Complexity and Causality

biopsychosocial model of addiction

The number of informants was not determined in advance, and we had the option of continuing the recruitment process and including informants even if some data from the main study were lacking. However, during the 11 interviews, the immediate transcriptions, and the ongoing thematic analysis, we obtained 110 pages (55,000 words) of data material. We considered that to be sufficient to answer the research question about how the informants perceived and reflected on the recovery process after they were discharged from inpatient treatment; hence data saturation had been achieved [20, 24]. The informants were recruited by telephone, messenger or mail by one of the researchers.

biopsychosocial model of addiction

Sociodemographic variables and factors

All the informants received some degree of therapy and support from social services or specialised healthcare facilities during the years after inpatient SUD treatment in Tyrili. Three received opioid maintenance https://thearizonadigest.com/top-5-advantages-of-staying-in-a-sober-living-house/ therapy (OMT) and were in contact with a GP or therapist. Eight had been in treatment for trauma, anxiety, depression, psychosis or insomnia, and three had or were waiting for treatment for ADHD.

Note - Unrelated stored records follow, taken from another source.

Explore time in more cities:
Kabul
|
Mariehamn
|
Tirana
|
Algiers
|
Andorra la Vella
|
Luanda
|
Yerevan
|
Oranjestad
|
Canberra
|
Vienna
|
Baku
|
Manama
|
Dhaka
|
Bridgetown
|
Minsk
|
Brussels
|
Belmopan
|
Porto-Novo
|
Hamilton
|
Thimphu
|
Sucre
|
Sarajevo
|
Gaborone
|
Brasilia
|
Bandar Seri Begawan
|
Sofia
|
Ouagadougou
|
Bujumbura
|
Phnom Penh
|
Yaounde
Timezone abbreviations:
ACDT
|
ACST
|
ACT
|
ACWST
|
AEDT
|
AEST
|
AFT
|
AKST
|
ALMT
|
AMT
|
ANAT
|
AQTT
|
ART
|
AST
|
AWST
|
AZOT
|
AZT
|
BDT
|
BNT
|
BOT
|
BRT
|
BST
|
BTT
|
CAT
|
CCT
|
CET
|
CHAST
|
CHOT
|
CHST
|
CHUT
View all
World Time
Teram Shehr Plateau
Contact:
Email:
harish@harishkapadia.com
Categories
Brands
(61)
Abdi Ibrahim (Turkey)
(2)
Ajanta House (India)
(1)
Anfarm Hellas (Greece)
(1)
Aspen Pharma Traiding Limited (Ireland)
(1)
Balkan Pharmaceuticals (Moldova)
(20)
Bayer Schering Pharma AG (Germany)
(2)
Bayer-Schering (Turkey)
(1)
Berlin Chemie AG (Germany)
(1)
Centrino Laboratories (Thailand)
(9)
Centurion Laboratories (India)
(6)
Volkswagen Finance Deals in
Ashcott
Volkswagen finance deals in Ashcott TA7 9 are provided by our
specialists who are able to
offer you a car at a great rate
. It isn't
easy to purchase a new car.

Genome-wide association studies of complex traits have largely confirmed the century old “infinitisemal model” in which Fisher reconciled Mendelian and polygenic traits [51]. A key implication of this model is that genetic susceptibility for a complex, polygenic trait is continuously distributed in the population. This may seem antithetical to a view of addiction as a distinct disease category, but the contradiction is only apparent, and one that has long been familiar to quantitative genetics. Viewing addiction susceptibility as a polygenic quantitative trait, and addiction as a disease category is entirely in line with Falconer’s theorem, according to which, in a given set of environmental conditions, a certain level of genetic susceptibility will determine a threshold above which disease will arise. Theory is necessary as well as data, of the sort outlined in the first part of the paper.